Un argument revient de manière récurrente : « Il s’agit du plus vieux métier du monde et ce n’est pas vous les filles qui allez changer cet état de choses. Il y a toujours eu de la prostitution et il y en aura toujours. L’important c’est de trouver les moyens pour « gérer » cela socialement et faire en sorte que les femmes qui exercent ce métier soient en sécurité et soient le moins pénalisées possible. » Notre utopie féministe ne nous permet pas d’acquiescer à cet argument, de baisser les bras et de renoncer à questionner le commerce du sexe. Les premières féministes qui se sont opposées à la violence faite aux femmes se sont faites demander de quoi elles parlaient exactement. Dans la tête de bien des gens, la violence faite aux femmes n’existait tout simplement pas ou encore, elle concernait strictement la vie privée et il valait mieux ne pas s’en mêler. Pour d’autres, la violence avait toujours existé et existerait sans doute toujours. Pourquoi se battre contre l’inéluctable ?

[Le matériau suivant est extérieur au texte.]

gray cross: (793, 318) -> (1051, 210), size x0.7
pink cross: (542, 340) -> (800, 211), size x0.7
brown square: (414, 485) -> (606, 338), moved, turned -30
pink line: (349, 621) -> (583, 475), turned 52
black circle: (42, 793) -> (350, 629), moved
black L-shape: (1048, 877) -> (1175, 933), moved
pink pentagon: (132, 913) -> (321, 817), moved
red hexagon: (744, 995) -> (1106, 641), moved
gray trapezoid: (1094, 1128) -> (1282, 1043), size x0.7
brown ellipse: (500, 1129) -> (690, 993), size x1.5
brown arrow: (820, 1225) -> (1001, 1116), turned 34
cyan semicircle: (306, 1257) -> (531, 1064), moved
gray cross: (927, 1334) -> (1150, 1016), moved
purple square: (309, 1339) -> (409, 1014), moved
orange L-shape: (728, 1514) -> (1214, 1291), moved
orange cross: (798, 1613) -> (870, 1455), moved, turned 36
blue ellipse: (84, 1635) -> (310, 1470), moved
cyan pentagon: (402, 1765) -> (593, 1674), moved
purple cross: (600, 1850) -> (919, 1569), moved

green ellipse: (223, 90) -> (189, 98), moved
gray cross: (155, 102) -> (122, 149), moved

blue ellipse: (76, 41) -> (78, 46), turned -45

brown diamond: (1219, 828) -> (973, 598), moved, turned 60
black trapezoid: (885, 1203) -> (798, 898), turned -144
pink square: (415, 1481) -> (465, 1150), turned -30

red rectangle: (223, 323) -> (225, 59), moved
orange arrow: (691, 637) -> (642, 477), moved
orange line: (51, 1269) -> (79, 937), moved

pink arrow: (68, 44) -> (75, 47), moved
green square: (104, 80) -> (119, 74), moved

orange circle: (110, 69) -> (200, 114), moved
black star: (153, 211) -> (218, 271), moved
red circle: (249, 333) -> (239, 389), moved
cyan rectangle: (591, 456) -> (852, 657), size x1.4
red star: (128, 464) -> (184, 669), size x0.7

Aujourd’hui, après une trentaine d’années de lutte et une marche mondiale des femmes dont c’était l’un des thèmes majeurs, la violence faite aux femmes est devenue un fait socialement inacceptable, elle fait l’objet de dénonciations dans des conventions internationales , des services ont été créés pour accueillir les femmes violentées, des pratiques de solidarité se sont multipliées et surtout, les mentalités ont changé : les femmes violentées se résignent de moins en moins à accepter leur sort et préfèrent quitter leurs conjoints violents ; certains hommes violents se remettent en question et la population en générale réprouve la violence faite aux femmes. Nous ne sommes pas parvenues à éradiquer complètement la violence mais elle a perdu son caractère de « normalité » qui venait vicier les rapports entre les hommes et les femmes. Et on continue de lutter pour changer les choses. On peut faire l’analogie avec la prostitution, le plus vieux métier du monde, dont les hommes ne sauraient se passer…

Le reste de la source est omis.